▶ [EXERCISE OBJECTIVE]:
Would you return exactly the lines below from the line with "チャットが繋がった瞬間から" through the line with "allsun Hotel Zorbas Village", both included, and nothing else, leaving out the pictures?

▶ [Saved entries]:
□ □ □ □
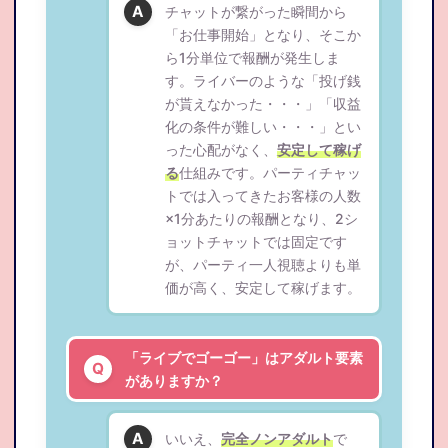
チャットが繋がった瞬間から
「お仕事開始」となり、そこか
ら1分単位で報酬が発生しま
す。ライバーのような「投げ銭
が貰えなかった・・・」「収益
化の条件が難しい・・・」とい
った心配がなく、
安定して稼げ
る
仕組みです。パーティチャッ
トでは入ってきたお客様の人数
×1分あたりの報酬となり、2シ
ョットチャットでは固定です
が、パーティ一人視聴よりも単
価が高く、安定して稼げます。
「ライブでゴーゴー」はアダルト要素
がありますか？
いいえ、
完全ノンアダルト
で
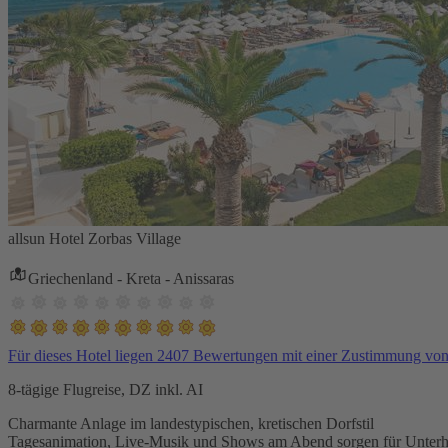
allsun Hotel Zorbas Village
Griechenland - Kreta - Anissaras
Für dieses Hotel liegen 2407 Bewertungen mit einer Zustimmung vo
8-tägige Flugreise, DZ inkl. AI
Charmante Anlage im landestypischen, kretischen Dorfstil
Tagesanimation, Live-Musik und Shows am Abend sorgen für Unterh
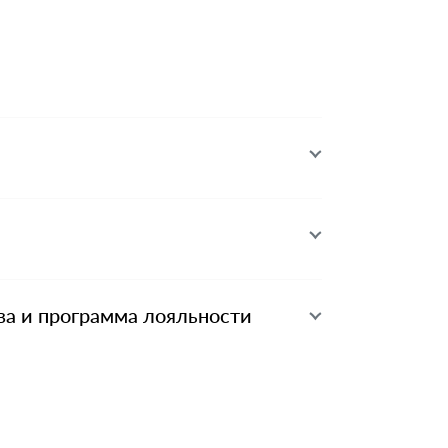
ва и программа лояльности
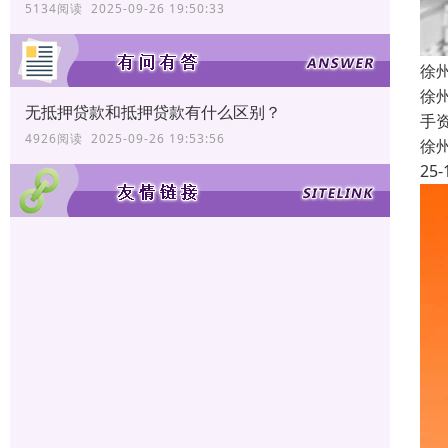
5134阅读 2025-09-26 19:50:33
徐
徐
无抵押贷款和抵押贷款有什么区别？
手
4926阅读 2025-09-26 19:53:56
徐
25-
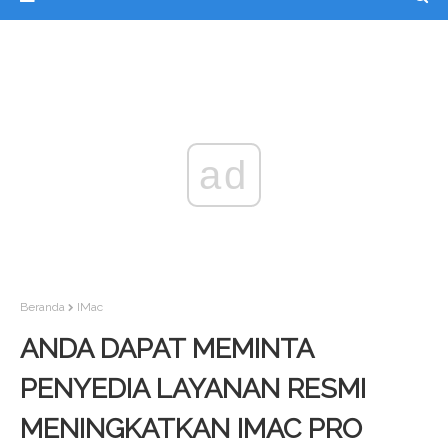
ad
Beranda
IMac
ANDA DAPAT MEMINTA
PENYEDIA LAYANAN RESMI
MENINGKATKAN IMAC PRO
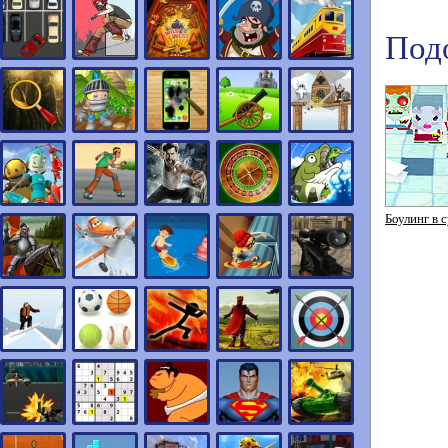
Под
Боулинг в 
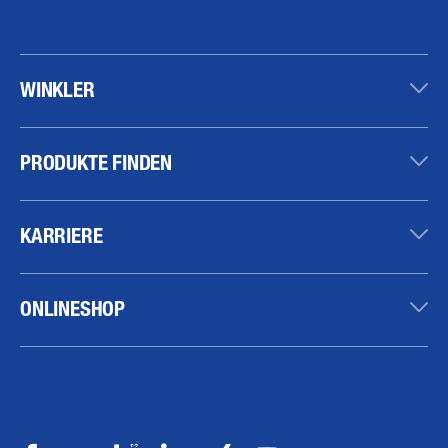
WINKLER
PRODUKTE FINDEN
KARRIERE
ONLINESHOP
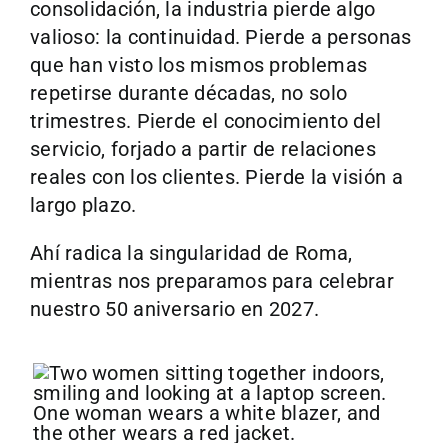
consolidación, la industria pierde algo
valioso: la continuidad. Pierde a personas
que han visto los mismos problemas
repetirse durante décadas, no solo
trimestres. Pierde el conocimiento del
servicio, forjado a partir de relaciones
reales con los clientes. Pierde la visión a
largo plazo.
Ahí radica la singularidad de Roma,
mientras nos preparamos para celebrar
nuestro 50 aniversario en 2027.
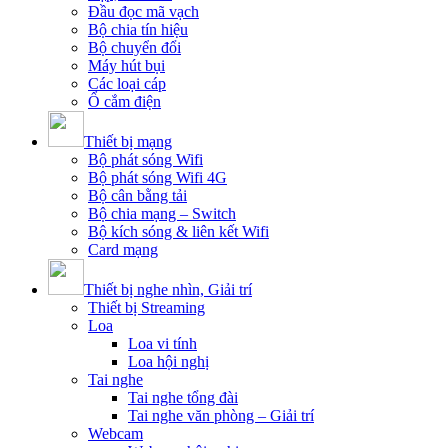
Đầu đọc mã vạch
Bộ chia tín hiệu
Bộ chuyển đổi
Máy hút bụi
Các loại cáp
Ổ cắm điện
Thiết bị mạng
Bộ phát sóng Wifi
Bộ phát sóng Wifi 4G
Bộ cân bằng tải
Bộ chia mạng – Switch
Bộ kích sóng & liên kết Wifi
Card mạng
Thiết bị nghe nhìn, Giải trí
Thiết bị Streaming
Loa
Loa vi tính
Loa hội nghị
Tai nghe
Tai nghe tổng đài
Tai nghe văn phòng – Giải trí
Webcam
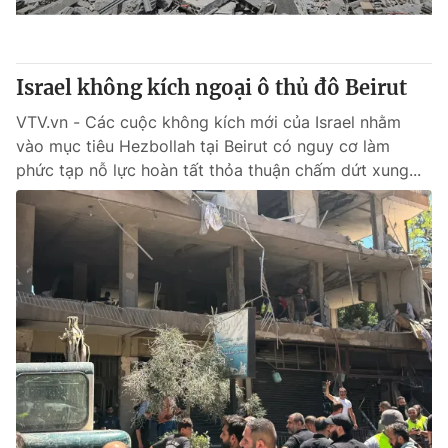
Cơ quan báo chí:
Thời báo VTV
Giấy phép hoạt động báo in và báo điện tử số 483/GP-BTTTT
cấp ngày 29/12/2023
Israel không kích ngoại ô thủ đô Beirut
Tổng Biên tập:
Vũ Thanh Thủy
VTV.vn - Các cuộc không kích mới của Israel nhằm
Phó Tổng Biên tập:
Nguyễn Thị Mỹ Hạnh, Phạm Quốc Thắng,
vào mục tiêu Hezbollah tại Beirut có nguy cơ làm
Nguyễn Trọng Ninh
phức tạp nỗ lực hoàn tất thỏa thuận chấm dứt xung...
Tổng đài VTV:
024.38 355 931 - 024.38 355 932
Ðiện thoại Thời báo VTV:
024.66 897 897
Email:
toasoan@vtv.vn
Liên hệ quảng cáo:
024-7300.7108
□ □ □ □
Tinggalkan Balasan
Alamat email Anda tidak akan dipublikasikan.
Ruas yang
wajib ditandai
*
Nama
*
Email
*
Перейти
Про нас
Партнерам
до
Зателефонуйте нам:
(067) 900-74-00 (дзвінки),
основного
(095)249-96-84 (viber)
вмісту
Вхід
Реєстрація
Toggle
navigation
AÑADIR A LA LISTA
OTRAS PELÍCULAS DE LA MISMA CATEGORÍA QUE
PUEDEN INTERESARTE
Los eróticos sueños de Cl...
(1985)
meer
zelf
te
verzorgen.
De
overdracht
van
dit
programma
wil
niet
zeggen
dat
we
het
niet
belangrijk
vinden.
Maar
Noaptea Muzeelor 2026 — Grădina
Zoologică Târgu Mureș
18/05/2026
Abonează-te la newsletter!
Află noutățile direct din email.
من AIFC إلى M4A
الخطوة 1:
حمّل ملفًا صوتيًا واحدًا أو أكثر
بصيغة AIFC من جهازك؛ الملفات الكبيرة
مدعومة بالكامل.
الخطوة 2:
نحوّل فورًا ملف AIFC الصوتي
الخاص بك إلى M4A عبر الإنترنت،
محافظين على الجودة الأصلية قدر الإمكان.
□ □ □ □
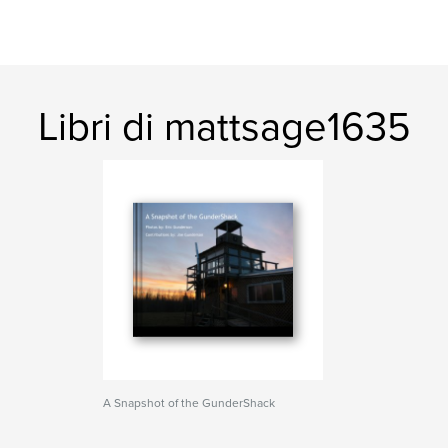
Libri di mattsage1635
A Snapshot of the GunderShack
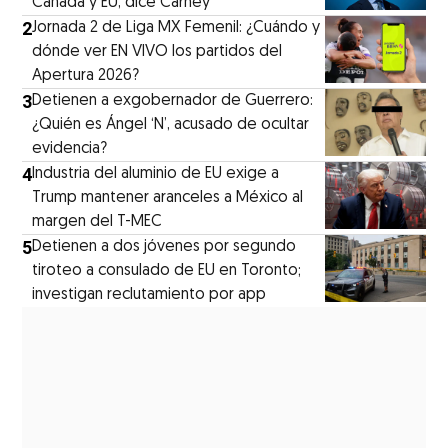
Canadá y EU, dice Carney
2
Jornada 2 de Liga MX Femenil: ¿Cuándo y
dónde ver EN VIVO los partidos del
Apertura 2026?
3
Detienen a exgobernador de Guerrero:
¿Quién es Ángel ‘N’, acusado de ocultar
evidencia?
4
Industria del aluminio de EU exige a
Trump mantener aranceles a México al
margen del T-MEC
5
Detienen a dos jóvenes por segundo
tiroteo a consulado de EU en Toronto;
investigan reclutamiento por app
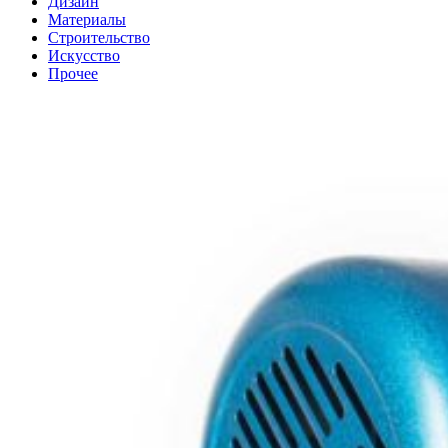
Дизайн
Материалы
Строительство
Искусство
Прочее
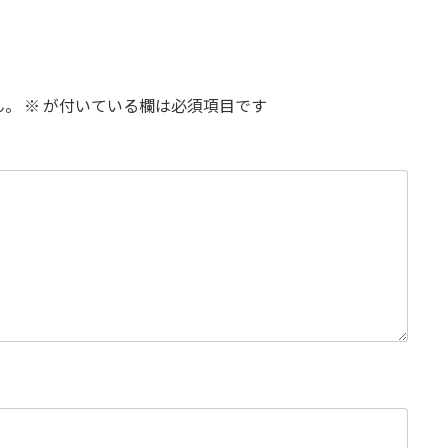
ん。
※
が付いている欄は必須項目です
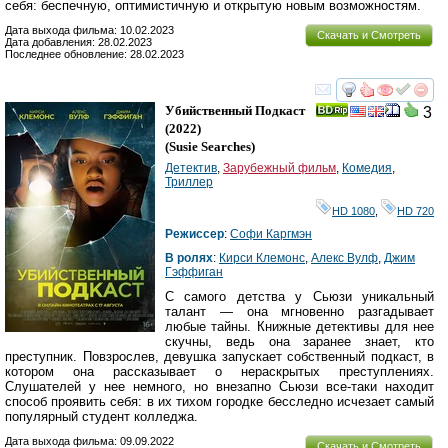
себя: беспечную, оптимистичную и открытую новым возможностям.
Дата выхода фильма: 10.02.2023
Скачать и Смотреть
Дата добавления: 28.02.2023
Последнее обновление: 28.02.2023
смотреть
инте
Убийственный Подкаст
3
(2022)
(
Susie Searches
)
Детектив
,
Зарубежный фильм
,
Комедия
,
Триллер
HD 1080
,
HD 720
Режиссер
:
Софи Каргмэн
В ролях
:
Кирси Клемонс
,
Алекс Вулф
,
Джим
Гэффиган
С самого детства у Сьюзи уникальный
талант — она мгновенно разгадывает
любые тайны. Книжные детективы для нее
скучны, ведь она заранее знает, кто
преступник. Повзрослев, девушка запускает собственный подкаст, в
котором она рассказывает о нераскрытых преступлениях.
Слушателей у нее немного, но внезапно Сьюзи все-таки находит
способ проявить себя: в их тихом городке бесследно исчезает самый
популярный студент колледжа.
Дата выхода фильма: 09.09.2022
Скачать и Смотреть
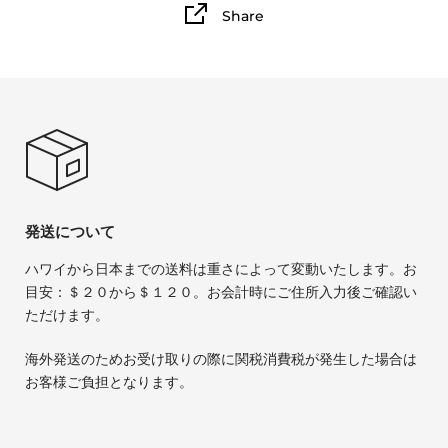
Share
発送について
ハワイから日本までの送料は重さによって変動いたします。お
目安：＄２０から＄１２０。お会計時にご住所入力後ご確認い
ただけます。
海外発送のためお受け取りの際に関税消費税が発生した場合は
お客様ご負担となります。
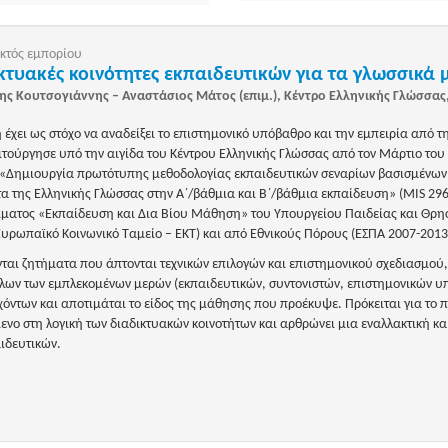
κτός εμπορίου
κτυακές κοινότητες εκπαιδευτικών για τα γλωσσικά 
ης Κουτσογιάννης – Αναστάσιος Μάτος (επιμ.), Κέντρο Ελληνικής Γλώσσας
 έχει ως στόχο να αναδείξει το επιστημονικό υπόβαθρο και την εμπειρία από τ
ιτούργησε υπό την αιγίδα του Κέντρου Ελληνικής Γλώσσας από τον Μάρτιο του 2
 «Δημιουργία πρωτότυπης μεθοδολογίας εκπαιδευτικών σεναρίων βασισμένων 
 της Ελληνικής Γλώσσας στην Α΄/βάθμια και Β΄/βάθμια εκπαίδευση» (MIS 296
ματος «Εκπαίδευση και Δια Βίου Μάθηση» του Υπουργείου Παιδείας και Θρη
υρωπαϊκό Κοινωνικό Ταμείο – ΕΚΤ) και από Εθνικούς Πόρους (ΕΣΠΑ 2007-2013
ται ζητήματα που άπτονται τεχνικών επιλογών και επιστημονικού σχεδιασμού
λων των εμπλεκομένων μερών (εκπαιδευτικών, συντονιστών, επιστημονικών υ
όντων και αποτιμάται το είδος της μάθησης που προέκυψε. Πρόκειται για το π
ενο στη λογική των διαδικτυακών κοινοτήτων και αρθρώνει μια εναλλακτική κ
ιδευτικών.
□ □ □ □
▶ [RESULT FOR THIS TASK]:
チャットが繋がった瞬間から
「お仕事開始」となり、そこか
ら1分単位で報酬が発生しま
す。ライバーのような「投げ銭
が貰えなかった・・・」「収益
化の条件が難しい・・・」とい
った心配がなく、
安定して稼げ
る
仕組みです。パーティチャッ
トでは入ってきたお客様の人数
×1分あたりの報酬となり、2シ
ョットチャットでは固定です
が、パーティ一人視聴よりも単
価が高く、安定して稼げます。
「ライブでゴーゴー」はアダルト要素
がありますか？
いいえ、
完全ノンアダルト
で
allsun Hotel Zorbas Village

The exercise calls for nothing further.